At the sound of Ellie’s ridiculous former alias, Adam choked. He managed to turn it into something approximating a cough.
“Sorry,” he rasped when he realized everyone was staring at him. “Just, ah… ate a bug.”
“That was certainly very kind of the Nitherscott-Watbys,” Lady Sabita said, though her tone still indicated a careful disapproval. “You must provide me with their address so that I can thank them for seeing after your friend.”
“I’m sure that’s not necessary,” Constance assured her. “And anyway, they’ve gone on to… er, India.”
“Oh?” Constance’s Indian princess grandmother smiled a little dangerously. “And where in India have they gone?”
“Kolkata?” Constance offered back hopefully.
“Well, we are all here now, at any rate,” Lady Sabita concluded. “So we shall make a little party of it.”
“Indeed,” Kumari Padma agreed blandly. “Your mother has only just invited Mr. Forster-Mowbray to join us for dinner.”
Forster-Mowbray. Of course The Mustache would have a double-barreled surname.
“I wouldn’t want to impose.” Mr. Forster-Mowbray flashed Constance an ingratiating smile.
“You wouldn’t be imposing,” Lady Sabita hurriedly assured him.
“But Mum,” Constance said a little desperately. “Surely you can see that Ellie is exhausted. She’s only just come from a very trying journey and clearly needs a quiet evening to recover.”
“That’s thoughtful of her,” Adam murmured.
“No, it’s not,” Ellie hissed back under her breath. “She’s just impatient to interrogate me.”
Adam blanched at the notion of precisely what information Constance hoped to grill out of Ellie.
“Ellie is very welcome to a quiet evening,” Lady Sabita returned shortly with a sharp look at her daughter. “She might even take advantage of the sauna—I know Sir Robert finds it most refreshing after a long journey.”
Adam’s ears perked up at the mention of a sauna.
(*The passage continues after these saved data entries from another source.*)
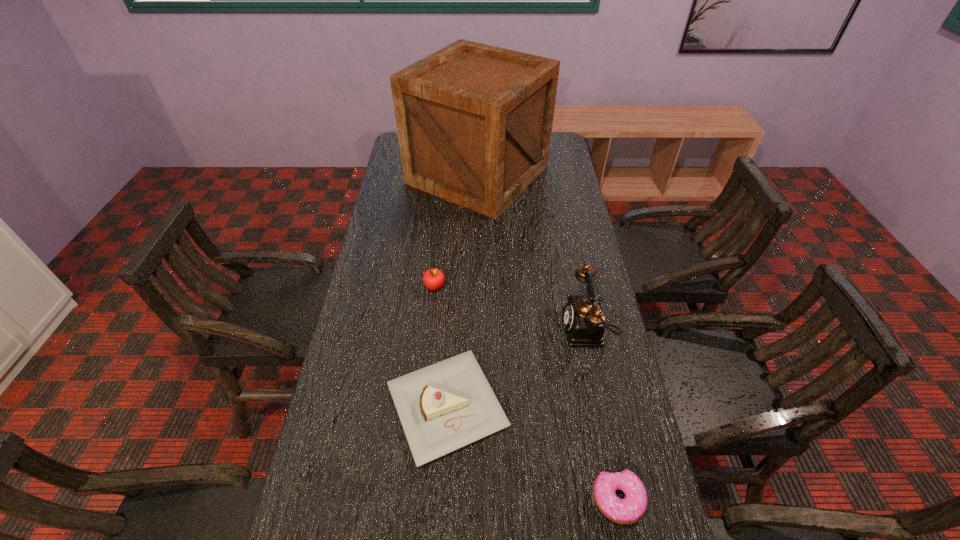 Where is `blank space located 0.280m on the front of the fourth shortest object at the rotary dial`? The width and height of the screenshot is (960, 540). blank space located 0.280m on the front of the fourth shortest object at the rotary dial is located at coordinates (465, 329).

Identify the location of free point located 0.230m on the right of the apple. The image size is (960, 540). (518, 287).

Where is `vacant space located 0.100m on the back of the cake`? vacant space located 0.100m on the back of the cake is located at coordinates (451, 325).

Identify the location of free region located on the back of the shortest object. (586, 342).

Locate an element on the screen. Image resolution: width=960 pixels, height=540 pixels. object that is at the far edge is located at coordinates (474, 122).

Where is `box located at the left edge`? This screenshot has height=540, width=960. box located at the left edge is located at coordinates (474, 122).

The image size is (960, 540). What are the coordinates of `cake that is at the left edge` in the screenshot? It's located at (443, 407).

Identify the location of box at the right edge. This screenshot has height=540, width=960. (474, 122).

Image resolution: width=960 pixels, height=540 pixels. I want to click on telephone present at the right edge, so click(584, 322).

Locate an element on the screen. This screenshot has height=540, width=960. doughnut present at the right edge is located at coordinates (632, 508). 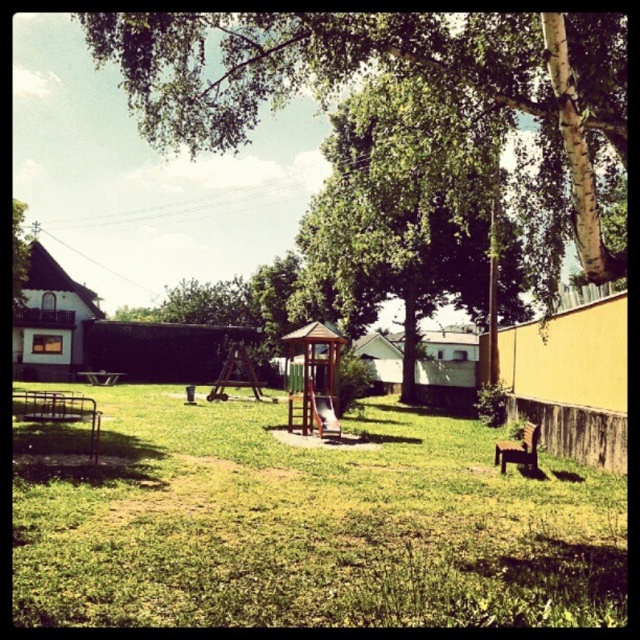 You are a gardener who needs to water the green grassy at center and the green leafy tree at center. If you start from the left side of the yard, which object should you water first?

The green grassy at center should be watered first since it is located to the left of the green leafy tree at center.

You are standing at the center of the grassy lawn and want to shade yourself from the sun. The green leafy tree at upper center is located at coordinates point 0.106, 0.613. Can you walk directly towards it from your current position without any obstacles?

The green leafy tree at upper center is located at point (x=392, y=67). Since there are no obstacles mentioned between your current position and the tree, you can walk directly towards it.

You are a gardener who needs to water the green grassy at center. You have a hose that can reach 2 meters. The wooden picnic table at lower left is in your way. Can you water the grass without moving the table?

The green grassy at center is in front of the wooden picnic table at lower left, meaning the table is between you and the grass. Since the hose can only reach 2 meters, you need to check the distance between you and the grass. If the table is within 2 meters, you might not be able to reach. But since the description doesn not specify distance, we can assume the table is close enough that the hose can still reach the grass beyond it. Alternatively, you could move the table temporarily for better access. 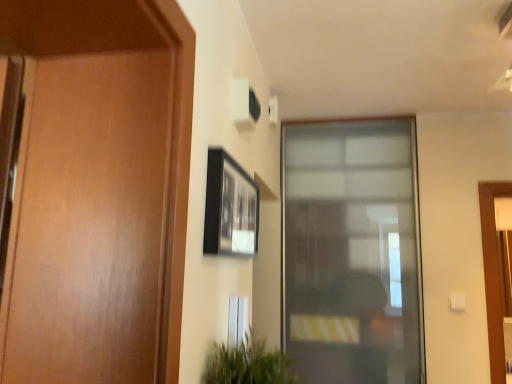 Question: Should I look upward or downward to see green leafy plant at lower center?

Choices:
 (A) up
 (B) down

Answer: (B)

Question: Can you confirm if transparent glass window at center is bigger than black matte picture frame at upper center?

Choices:
 (A) no
 (B) yes

Answer: (B)

Question: Is black matte picture frame at upper center located within transparent glass window at center?

Choices:
 (A) no
 (B) yes

Answer: (A)

Question: Is transparent glass window at center positioned behind black matte picture frame at upper center?

Choices:
 (A) yes
 (B) no

Answer: (A)

Question: Does transparent glass window at center turn towards black matte picture frame at upper center?

Choices:
 (A) yes
 (B) no

Answer: (A)

Question: Are transparent glass window at center and black matte picture frame at upper center making contact?

Choices:
 (A) no
 (B) yes

Answer: (A)

Question: From the image's perspective, does transparent glass window at center appear higher than black matte picture frame at upper center?

Choices:
 (A) yes
 (B) no

Answer: (B)

Question: Is green leafy plant at lower center taller than black matte picture frame at upper center?

Choices:
 (A) yes
 (B) no

Answer: (B)

Question: Considering the relative positions of green leafy plant at lower center and black matte picture frame at upper center in the image provided, is green leafy plant at lower center to the left of black matte picture frame at upper center from the viewer's perspective?

Choices:
 (A) yes
 (B) no

Answer: (B)

Question: Is green leafy plant at lower center positioned far away from black matte picture frame at upper center?

Choices:
 (A) yes
 (B) no

Answer: (B)

Question: Is green leafy plant at lower center thinner than black matte picture frame at upper center?

Choices:
 (A) no
 (B) yes

Answer: (A)

Question: Does green leafy plant at lower center have a lesser height compared to black matte picture frame at upper center?

Choices:
 (A) yes
 (B) no

Answer: (A)

Question: Is green leafy plant at lower center positioned behind black matte picture frame at upper center?

Choices:
 (A) no
 (B) yes

Answer: (A)

Question: Is black matte picture frame at upper center touching green leafy plant at lower center?

Choices:
 (A) yes
 (B) no

Answer: (B) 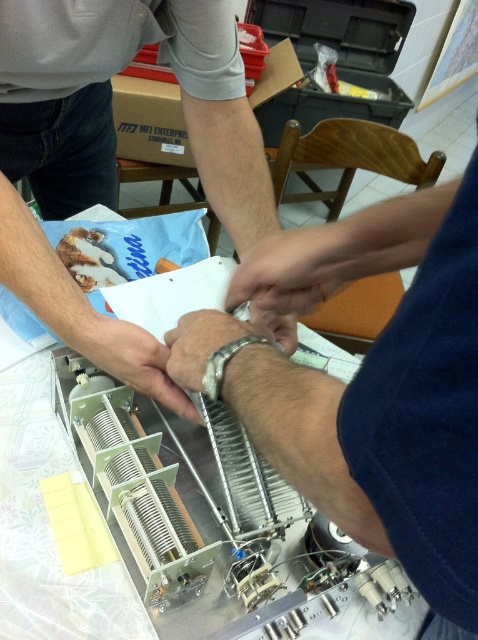 Is metallic silver wristwatch at center positioned in front of silver metallic bracelet at center?

That is True.

Can you confirm if metallic silver wristwatch at center is taller than silver metallic bracelet at center?

Yes.

Which is in front, point (308, 253) or point (258, 378)?

Point (258, 378) is more forward.

Find the location of `metallic silver wristwatch at center`. metallic silver wristwatch at center is located at coordinates (369, 385).

Which is more to the right, white matte hand at center or silver metallic bracelet at center?

white matte hand at center is more to the right.

Can you confirm if white matte hand at center is positioned above silver metallic bracelet at center?

Correct, white matte hand at center is located above silver metallic bracelet at center.

Does point (354, 236) come closer to viewer compared to point (223, 384)?

No, it is not.

Locate an element on the screen. white matte hand at center is located at coordinates (295, 269).

Does white matte hand at center come in front of sleek silver wristwatch at center?

Yes, it is.

Who is positioned more to the right, white matte hand at center or sleek silver wristwatch at center?

From the viewer's perspective, white matte hand at center appears more on the right side.

I want to click on white matte hand at center, so click(x=295, y=269). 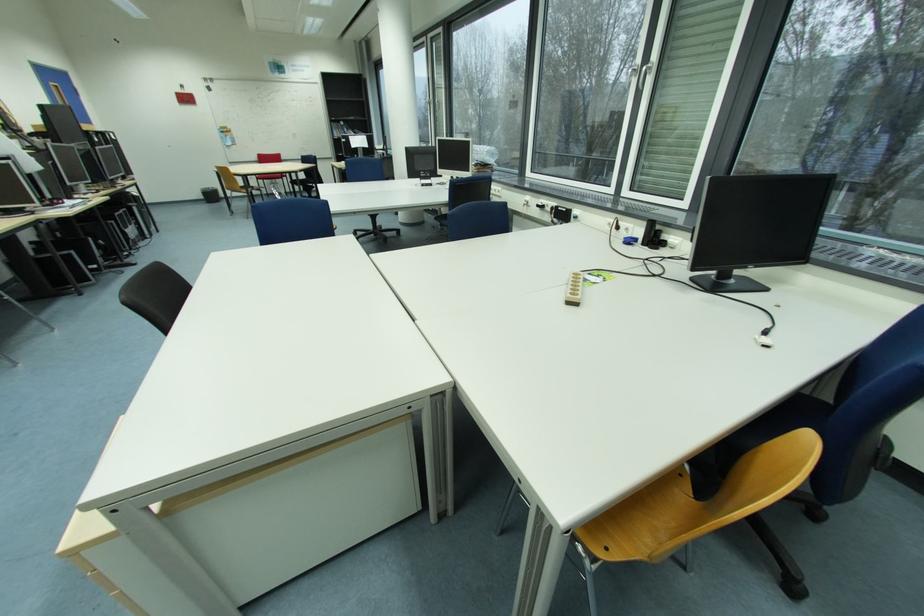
He loved saunas.
“But that would leave you at odds and ends for the evening, wouldn’t it?” Lady Sabita continued with a dire look at her daughter. “If I had not invited some charming company to dinner.”
Adam had been a San Francisco Bates long enough to know an upper class courtship ritual when he saw one—if only so he could avoid them like the plague. It was pretty clear that Lady Sabita hoped to turn Julian Double-Barrels into a suitor for Constance’s hand.
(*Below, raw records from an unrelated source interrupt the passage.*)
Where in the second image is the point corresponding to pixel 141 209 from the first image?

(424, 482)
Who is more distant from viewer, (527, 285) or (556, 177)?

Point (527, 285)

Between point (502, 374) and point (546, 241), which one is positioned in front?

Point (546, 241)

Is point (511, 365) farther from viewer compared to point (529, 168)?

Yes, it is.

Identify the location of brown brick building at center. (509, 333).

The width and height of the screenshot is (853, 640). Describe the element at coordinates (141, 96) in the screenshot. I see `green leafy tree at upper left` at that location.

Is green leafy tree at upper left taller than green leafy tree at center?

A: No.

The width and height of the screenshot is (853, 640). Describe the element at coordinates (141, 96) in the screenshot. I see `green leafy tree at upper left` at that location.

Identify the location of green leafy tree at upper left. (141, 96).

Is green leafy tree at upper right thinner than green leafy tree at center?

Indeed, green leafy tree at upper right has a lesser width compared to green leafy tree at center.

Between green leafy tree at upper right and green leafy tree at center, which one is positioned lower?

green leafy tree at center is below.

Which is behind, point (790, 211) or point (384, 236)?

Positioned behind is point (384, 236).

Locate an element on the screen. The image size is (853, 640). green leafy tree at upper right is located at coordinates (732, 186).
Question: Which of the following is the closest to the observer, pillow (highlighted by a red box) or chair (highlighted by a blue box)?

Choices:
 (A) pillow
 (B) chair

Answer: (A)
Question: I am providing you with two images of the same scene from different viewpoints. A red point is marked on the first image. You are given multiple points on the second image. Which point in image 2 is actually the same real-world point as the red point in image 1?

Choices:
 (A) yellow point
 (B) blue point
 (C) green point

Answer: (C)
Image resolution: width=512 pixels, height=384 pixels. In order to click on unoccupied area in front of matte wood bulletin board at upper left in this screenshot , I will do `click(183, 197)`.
Given her princess grandma, her dad’s high-ranking position in the local government, and the seeming lack of any siblings, Adam guessed that Ellie’s intimidating peanut of a friend was most likely a substantial heiress.
The Mustache was clearly interested enough to play along. Constance seemed less enthusiastic—but Lady Sabita was obviously determined to encourage the match regardless.
At least Lady Sabita’s maneuvering meant that Constance’s interrogation of Ellie would have to wait. Her dinner invitation had been less request and more direct order .
Constance clearly recognized the difference. “Of course, Mother,” she agreed, flashing a thin, steely smile.